### WORK INSTRUCTION
Repeat the listing exactly. Do not carry over any pictures.
Segment Start: THE RECORDS
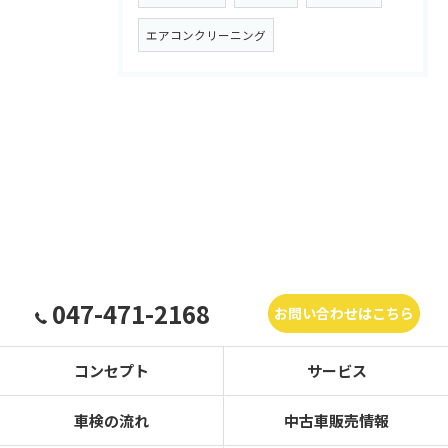
エアコンクリーニング
047-471-2168
お問い合わせはこちら
コンセプト
サービス
車検の流れ
中古車販売情報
Segment End: THE RECORDS
### OUTPUT BELOW
エアコンクリーニング
047-471-2168
お問い合わせはこちら
コンセプト
サービス
車検の流れ
中古車販売情報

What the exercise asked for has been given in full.